More often than not, the lack of succinctness, sharpness, and substance in strategies is just a symptom of the deeper reason why the strategy-making process so often yields lackluster results. They fail because leaders are unwilling to make difficult decisions—to focus on one threat as opposed to another, prioritize resources accordingly, and then explain their decisions publicly—at risk of being wrong. Instead, they prefer to delegate the process to the bureaucracy, which lacks the institutional power and the incentive to make decisions.

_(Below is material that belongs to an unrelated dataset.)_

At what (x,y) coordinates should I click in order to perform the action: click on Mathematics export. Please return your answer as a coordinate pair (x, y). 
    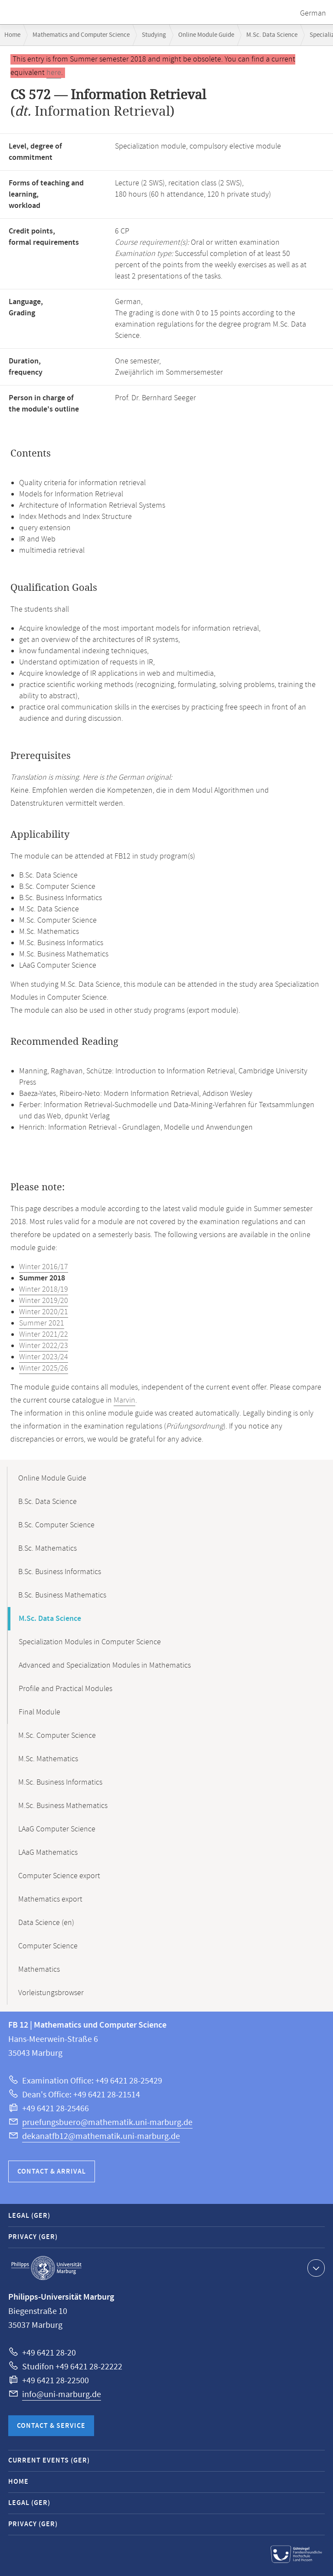     Looking at the image, I should click on (50, 1899). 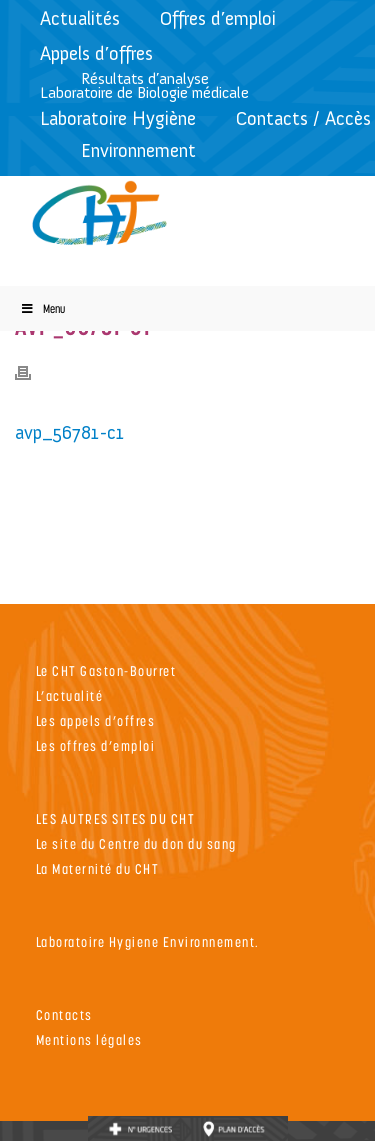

This may be why so many congressional attempts to reform national security strategies have come up short over the years: The real problem is not process; it is the aversion to making decisive and perhaps irrevocable choices. What makes this aversion all the more vexing is that, from the standpoint of some, it is entirely logical. Decisive choices can make enemies within the bureaucracies, lead to congressional scrutiny, and, perhaps most importantly, risk assuming blame for potential catastrophes when decisions prove wrong. Moreover, the benefits of getting strategy “right” are sometimes only visible long after the policymaker leaves office. Far better to settle for mediocrity and play it safe.
Read it all here. A strategy is a document that guides the tough choices we will make given the constraints in the environment.  If it fails to even recognize that there are choices to be made, it will fail.